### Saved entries
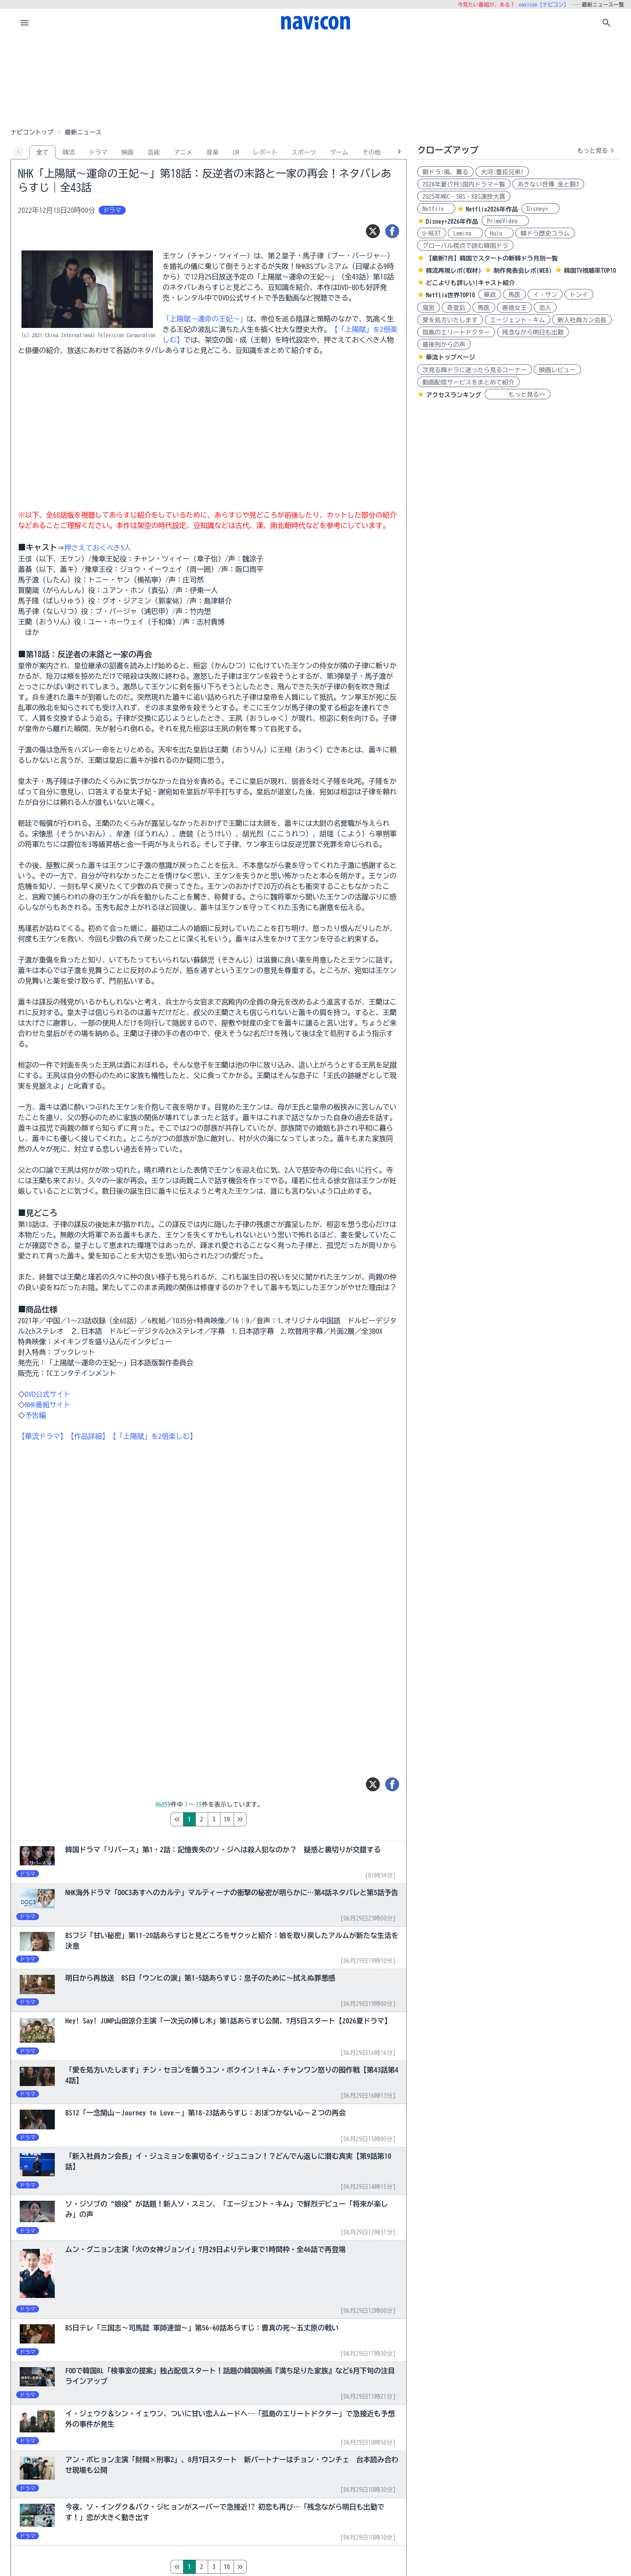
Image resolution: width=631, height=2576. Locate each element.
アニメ (183, 152)
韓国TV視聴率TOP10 (590, 271)
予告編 (35, 1415)
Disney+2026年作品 (452, 221)
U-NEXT (431, 233)
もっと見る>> (517, 394)
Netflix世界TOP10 (450, 295)
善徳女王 (514, 308)
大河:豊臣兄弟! (502, 172)
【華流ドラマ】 (42, 1436)
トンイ (579, 295)
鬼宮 (428, 308)
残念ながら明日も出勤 (533, 332)
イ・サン (545, 295)
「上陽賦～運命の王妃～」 (205, 318)
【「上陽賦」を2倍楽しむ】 (153, 1436)
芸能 (154, 152)
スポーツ (303, 152)
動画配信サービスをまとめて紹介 (468, 382)
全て (42, 152)
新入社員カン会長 (581, 320)
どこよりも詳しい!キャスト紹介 (470, 283)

### THE PROBLEM
Repeat all of the records verbatim, leaving out the pictures.

### OUTPUT
Image resolution: width=631, height=2576. Locate each element.
アニメ (183, 152)
韓国TV視聴率TOP10 (590, 271)
予告編 (35, 1415)
Disney+2026年作品 (452, 221)
U-NEXT (431, 233)
もっと見る>> (517, 394)
Netflix世界TOP10 (450, 295)
善徳女王 (514, 308)
大河:豊臣兄弟! (502, 172)
【華流ドラマ】 (42, 1436)
トンイ (579, 295)
鬼宮 (428, 308)
残念ながら明日も出勤 (533, 332)
イ・サン (545, 295)
「上陽賦～運命の王妃～」 (205, 318)
【「上陽賦」を2倍楽しむ】 (153, 1436)
芸能 (154, 152)
スポーツ (303, 152)
動画配信サービスをまとめて紹介 (468, 382)
全て (42, 152)
新入社員カン会長 (581, 320)
どこよりも詳しい!キャスト紹介 (470, 283)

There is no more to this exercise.